● **The task**:
Return the full set of entries precisely. Do not carry over any pictures.

● **Task inputs**:
--- START ---

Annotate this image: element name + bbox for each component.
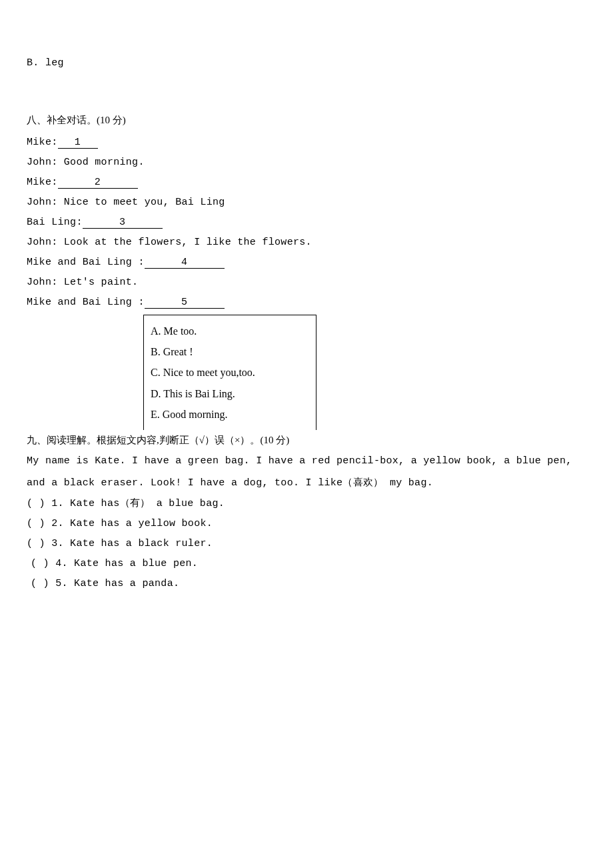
options-box: A. Me too. B. Great ! C. Nice to meet yo… (143, 315, 316, 430)
question-1[interactable]: ( ) 1. Kate has（有） a blue bag. (27, 494, 586, 514)
option-d: D. This is Bai Ling. (151, 383, 309, 404)
question-4[interactable]: ( ) 4. Kate has a blue pen. (31, 554, 586, 574)
dialog-line-3-pre: Mike: (27, 177, 58, 188)
dialog-blank-3[interactable]: 3 (83, 217, 163, 229)
dialog-line-5: Bai Ling:3 (27, 213, 586, 233)
dialog-line-4: John: Nice to meet you, Bai Ling (27, 193, 586, 213)
dialog-blank-2[interactable]: 2 (58, 177, 138, 189)
section9-title: 九、阅读理解。根据短文内容,判断正（√）误（×）。(10 分) (27, 430, 586, 450)
dialog-line-5-pre: Bai Ling: (27, 217, 83, 228)
dialog-line-2: John: Good morning. (27, 153, 586, 173)
top-option-b: B. leg (27, 53, 586, 73)
dialog-line-7: Mike and Bai Ling :4 (27, 253, 586, 273)
question-5[interactable]: ( ) 5. Kate has a panda. (31, 574, 586, 594)
dialog-line-7-pre: Mike and Bai Ling : (27, 257, 145, 268)
question-2[interactable]: ( ) 2. Kate has a yellow book. (27, 514, 586, 534)
dialog-line-1: Mike:1 (27, 133, 586, 153)
option-c: C. Nice to meet you,too. (151, 362, 309, 383)
section8-title: 八、补全对话。(10 分) (27, 110, 586, 130)
dialog-line-6: John: Look at the flowers, I like the fl… (27, 233, 586, 253)
question-3[interactable]: ( ) 3. Kate has a black ruler. (27, 534, 586, 554)
dialog-line-9-pre: Mike and Bai Ling : (27, 297, 145, 308)
dialog-line-3: Mike:2 (27, 173, 586, 193)
option-e: E. Good morning. (151, 404, 309, 425)
dialog-blank-4[interactable]: 4 (145, 257, 225, 269)
option-b: B. Great ! (151, 341, 309, 362)
dialog-blank-1[interactable]: 1 (58, 137, 98, 149)
reading-passage: My name is Kate. I have a green bag. I h… (27, 450, 586, 494)
dialog-line-8: John: Let's paint. (27, 273, 586, 293)
dialog-blank-5[interactable]: 5 (145, 297, 225, 309)
dialog-line-1-pre: Mike: (27, 137, 58, 148)
dialog-line-9: Mike and Bai Ling :5 (27, 293, 586, 313)
option-a: A. Me too. (151, 321, 309, 341)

--- END ---

● **Exercise answer**:
Annotate this image: element name + bbox for each component.
options-box: A. Me too. B. Great ! C. Nice to meet yo… (143, 315, 316, 430)
question-1[interactable]: ( ) 1. Kate has（有） a blue bag. (27, 494, 586, 514)
option-d: D. This is Bai Ling. (151, 383, 309, 404)
question-4[interactable]: ( ) 4. Kate has a blue pen. (31, 554, 586, 574)
dialog-line-3-pre: Mike: (27, 177, 58, 188)
dialog-blank-3[interactable]: 3 (83, 217, 163, 229)
dialog-line-5: Bai Ling:3 (27, 213, 586, 233)
dialog-line-4: John: Nice to meet you, Bai Ling (27, 193, 586, 213)
dialog-blank-2[interactable]: 2 (58, 177, 138, 189)
section9-title: 九、阅读理解。根据短文内容,判断正（√）误（×）。(10 分) (27, 430, 586, 450)
dialog-line-5-pre: Bai Ling: (27, 217, 83, 228)
dialog-line-2: John: Good morning. (27, 153, 586, 173)
top-option-b: B. leg (27, 53, 586, 73)
dialog-line-7: Mike and Bai Ling :4 (27, 253, 586, 273)
question-5[interactable]: ( ) 5. Kate has a panda. (31, 574, 586, 594)
dialog-line-7-pre: Mike and Bai Ling : (27, 257, 145, 268)
question-2[interactable]: ( ) 2. Kate has a yellow book. (27, 514, 586, 534)
dialog-line-1: Mike:1 (27, 133, 586, 153)
option-c: C. Nice to meet you,too. (151, 362, 309, 383)
section8-title: 八、补全对话。(10 分) (27, 110, 586, 130)
dialog-line-6: John: Look at the flowers, I like the fl… (27, 233, 586, 253)
question-3[interactable]: ( ) 3. Kate has a black ruler. (27, 534, 586, 554)
dialog-line-9-pre: Mike and Bai Ling : (27, 297, 145, 308)
dialog-line-3: Mike:2 (27, 173, 586, 193)
option-e: E. Good morning. (151, 404, 309, 425)
dialog-blank-4[interactable]: 4 (145, 257, 225, 269)
option-b: B. Great ! (151, 341, 309, 362)
dialog-blank-1[interactable]: 1 (58, 137, 98, 149)
reading-passage: My name is Kate. I have a green bag. I h… (27, 450, 586, 494)
dialog-line-8: John: Let's paint. (27, 273, 586, 293)
dialog-blank-5[interactable]: 5 (145, 297, 225, 309)
dialog-line-1-pre: Mike: (27, 137, 58, 148)
dialog-line-9: Mike and Bai Ling :5 (27, 293, 586, 313)
option-a: A. Me too. (151, 321, 309, 341)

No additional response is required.